We live next to a booming medical complex and a college.  They aren’t going away; they are growing bigger by the day.  So we need to work it out and grow together by keeping communication and cooperation alive.  I accept that we are in the midst of growing pains, to the extreme.  But I am happy knowing that in regards to the Zoo Interchange project, our neighborhood’s interests have been considered and we have been kept in the conversation all along.  This is not necessarily standard operating procedure when governments decide to impose their will on taxpayers. In my opinion, they’ve done a surprisingly good job of communicating in this situation. Having such a responsive and hardworking alderman is also something our neighbors might take for granted. It’s not the same story in every area of town. He deserves a bigger salary and to turn his phone off when he goes to sleep at night.

Call me an optimist, but I have been incredibly impressed with the development of the Zoo Interchange project and the work that has already been completed to date, and at the end of the day I believe the area will travel more efficiently and will ultimately be even more attractive.  It’ll be an even more convenient, attractive place to live than when we started.  And if/when any of us decide it’s time to move on, we shouldn’t have any problem selling our homes.   

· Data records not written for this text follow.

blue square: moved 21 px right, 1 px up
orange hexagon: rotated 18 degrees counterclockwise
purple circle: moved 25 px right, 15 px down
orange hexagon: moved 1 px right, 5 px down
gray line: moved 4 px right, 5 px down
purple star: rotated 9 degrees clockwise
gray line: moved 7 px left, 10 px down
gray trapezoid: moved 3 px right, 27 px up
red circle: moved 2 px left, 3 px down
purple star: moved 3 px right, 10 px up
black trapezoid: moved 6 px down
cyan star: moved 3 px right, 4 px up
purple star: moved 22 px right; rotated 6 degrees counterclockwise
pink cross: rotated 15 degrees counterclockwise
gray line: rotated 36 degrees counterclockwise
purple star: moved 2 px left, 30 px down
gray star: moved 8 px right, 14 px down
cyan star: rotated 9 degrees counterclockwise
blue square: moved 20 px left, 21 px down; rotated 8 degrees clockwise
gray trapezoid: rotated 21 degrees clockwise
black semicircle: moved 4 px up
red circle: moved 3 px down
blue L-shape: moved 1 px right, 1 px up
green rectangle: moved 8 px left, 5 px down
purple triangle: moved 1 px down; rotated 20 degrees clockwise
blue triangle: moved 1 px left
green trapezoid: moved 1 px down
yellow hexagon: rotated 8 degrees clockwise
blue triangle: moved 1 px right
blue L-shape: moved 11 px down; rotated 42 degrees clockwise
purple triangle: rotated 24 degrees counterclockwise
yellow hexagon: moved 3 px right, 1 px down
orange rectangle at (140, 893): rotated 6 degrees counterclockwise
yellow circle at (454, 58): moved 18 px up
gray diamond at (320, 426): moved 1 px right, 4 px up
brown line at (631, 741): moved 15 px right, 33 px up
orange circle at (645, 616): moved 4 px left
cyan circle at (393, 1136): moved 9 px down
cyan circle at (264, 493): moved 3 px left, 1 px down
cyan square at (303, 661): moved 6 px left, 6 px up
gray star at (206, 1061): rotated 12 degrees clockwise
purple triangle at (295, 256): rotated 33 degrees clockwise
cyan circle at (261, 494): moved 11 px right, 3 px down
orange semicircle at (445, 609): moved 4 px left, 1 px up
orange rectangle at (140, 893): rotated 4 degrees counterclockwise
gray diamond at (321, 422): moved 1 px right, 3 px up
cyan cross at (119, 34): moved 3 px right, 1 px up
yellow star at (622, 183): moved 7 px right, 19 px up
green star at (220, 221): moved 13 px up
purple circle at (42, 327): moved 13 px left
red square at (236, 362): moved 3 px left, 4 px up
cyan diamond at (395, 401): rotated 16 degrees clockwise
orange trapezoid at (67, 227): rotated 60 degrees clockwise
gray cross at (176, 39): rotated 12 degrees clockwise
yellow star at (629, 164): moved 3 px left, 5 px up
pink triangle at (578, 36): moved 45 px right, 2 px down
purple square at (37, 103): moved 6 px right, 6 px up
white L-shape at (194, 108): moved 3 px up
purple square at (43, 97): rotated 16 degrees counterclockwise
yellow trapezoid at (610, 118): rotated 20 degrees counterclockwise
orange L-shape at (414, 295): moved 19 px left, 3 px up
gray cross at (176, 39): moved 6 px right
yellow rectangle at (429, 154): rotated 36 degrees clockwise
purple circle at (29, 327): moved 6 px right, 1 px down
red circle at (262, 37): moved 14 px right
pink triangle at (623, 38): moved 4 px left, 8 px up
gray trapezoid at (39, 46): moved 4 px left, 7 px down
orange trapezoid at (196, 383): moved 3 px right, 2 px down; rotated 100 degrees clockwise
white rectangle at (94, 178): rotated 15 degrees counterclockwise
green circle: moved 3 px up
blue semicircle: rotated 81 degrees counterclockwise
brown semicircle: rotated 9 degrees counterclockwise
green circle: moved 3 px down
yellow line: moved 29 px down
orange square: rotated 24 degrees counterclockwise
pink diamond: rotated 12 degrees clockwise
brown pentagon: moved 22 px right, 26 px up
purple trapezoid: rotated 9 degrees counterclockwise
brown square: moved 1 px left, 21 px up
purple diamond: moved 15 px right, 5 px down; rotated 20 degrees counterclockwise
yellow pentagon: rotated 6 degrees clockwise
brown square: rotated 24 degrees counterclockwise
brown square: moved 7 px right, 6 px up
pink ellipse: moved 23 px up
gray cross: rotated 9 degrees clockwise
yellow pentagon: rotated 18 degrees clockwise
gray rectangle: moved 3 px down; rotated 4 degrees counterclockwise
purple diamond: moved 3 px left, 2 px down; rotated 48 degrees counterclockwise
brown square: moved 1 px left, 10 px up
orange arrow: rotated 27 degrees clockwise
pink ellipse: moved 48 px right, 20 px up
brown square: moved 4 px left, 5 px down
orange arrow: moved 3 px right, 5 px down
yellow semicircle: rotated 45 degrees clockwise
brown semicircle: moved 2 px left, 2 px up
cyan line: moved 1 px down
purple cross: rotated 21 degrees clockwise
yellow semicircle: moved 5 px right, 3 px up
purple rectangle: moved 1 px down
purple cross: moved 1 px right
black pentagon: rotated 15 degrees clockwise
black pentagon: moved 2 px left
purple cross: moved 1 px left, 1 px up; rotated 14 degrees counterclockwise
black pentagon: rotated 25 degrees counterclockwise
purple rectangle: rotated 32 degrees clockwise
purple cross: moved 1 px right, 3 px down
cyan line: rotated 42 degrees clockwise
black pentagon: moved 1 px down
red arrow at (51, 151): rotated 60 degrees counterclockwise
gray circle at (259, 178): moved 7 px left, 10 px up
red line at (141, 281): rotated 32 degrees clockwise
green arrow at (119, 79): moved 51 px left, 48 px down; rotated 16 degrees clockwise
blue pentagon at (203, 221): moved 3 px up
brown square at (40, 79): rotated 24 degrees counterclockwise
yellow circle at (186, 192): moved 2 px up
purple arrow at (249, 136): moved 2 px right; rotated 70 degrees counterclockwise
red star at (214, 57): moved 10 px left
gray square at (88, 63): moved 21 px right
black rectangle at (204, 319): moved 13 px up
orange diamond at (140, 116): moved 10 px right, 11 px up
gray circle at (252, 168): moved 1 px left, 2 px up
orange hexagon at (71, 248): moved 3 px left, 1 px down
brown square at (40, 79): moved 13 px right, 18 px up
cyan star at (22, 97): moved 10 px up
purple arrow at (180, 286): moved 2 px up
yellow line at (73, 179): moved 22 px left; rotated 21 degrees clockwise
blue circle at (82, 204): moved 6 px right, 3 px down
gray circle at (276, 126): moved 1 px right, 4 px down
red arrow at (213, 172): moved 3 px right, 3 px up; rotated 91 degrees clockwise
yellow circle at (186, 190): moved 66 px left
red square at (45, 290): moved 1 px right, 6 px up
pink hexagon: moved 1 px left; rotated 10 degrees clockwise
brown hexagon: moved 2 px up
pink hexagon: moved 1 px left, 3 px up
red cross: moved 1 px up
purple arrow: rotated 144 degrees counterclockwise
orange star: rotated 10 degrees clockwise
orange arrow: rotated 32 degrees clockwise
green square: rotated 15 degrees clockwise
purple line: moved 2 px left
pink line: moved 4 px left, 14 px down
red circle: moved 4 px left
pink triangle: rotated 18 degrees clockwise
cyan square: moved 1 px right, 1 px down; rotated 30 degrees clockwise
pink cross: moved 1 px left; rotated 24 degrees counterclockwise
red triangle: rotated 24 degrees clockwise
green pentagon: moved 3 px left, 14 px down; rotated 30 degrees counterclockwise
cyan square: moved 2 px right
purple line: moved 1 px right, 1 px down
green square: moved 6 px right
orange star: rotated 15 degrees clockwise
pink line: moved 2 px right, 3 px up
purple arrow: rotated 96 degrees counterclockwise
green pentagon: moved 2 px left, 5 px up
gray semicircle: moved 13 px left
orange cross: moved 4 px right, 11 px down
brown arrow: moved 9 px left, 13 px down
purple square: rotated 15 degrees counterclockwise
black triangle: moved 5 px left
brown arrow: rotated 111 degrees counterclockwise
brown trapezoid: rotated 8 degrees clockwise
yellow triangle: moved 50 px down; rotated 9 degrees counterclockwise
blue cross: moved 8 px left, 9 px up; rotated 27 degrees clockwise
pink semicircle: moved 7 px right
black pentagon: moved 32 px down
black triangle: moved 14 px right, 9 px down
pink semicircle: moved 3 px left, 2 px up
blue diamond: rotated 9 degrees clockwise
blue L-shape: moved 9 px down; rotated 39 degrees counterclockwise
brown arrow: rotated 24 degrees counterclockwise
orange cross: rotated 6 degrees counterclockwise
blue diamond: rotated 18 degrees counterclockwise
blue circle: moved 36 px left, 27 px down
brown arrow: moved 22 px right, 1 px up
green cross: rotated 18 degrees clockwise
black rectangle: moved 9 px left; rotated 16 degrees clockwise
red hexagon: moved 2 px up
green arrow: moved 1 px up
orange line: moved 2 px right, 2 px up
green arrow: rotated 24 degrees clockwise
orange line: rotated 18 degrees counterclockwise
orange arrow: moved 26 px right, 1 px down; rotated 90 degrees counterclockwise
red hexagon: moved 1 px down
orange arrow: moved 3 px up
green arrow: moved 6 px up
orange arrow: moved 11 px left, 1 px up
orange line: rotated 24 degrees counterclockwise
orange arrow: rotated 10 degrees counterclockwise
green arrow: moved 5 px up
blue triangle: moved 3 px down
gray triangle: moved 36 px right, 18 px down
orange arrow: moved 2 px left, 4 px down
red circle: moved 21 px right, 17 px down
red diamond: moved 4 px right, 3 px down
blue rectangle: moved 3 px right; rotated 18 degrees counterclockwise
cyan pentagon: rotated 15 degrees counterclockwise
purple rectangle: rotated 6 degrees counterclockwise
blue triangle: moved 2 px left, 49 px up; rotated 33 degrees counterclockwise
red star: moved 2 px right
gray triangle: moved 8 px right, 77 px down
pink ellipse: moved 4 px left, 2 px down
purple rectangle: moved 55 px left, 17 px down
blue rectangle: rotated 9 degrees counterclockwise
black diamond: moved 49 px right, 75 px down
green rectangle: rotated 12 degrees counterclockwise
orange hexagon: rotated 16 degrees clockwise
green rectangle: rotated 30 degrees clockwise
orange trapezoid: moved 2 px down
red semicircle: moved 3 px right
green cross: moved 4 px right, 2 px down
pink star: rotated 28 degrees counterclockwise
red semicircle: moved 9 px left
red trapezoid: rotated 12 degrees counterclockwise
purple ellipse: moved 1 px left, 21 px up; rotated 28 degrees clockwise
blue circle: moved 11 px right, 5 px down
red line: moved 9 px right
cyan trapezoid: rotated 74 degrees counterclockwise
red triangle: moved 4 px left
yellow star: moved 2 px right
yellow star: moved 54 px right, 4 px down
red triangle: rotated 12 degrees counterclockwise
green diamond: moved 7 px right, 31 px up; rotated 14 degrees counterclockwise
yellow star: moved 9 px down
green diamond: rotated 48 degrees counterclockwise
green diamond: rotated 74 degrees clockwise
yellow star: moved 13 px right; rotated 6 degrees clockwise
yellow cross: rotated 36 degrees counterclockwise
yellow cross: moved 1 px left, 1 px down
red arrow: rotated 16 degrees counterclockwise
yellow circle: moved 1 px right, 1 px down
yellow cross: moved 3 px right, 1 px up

In the meantime, we will no doubt be inconvenienced, frustrated, and disturbed by what’s going on around us.  Other than not being able to go north or west without a major plan, my biggest gripe in just getting out of the neighborhood is this:  I am 5’2” “tall”, and I drive a little coupe.  Although not quite yet in the elderly category, I continue to have an extremely hard time creeping out to look around the larger vehicles that are parked on Bluemound Road, and I’ve mostly given up even trying to travel in that direction. Hopefully our neighbors won’t mind just one more car driving down Michigan to 92nd Street so I can more safely turn at the traffic lights (or as they say in the neighborhood, the “stop and go” lights. LOL).  Other than that, we’ll continue to keep watch and ask for help when we need it.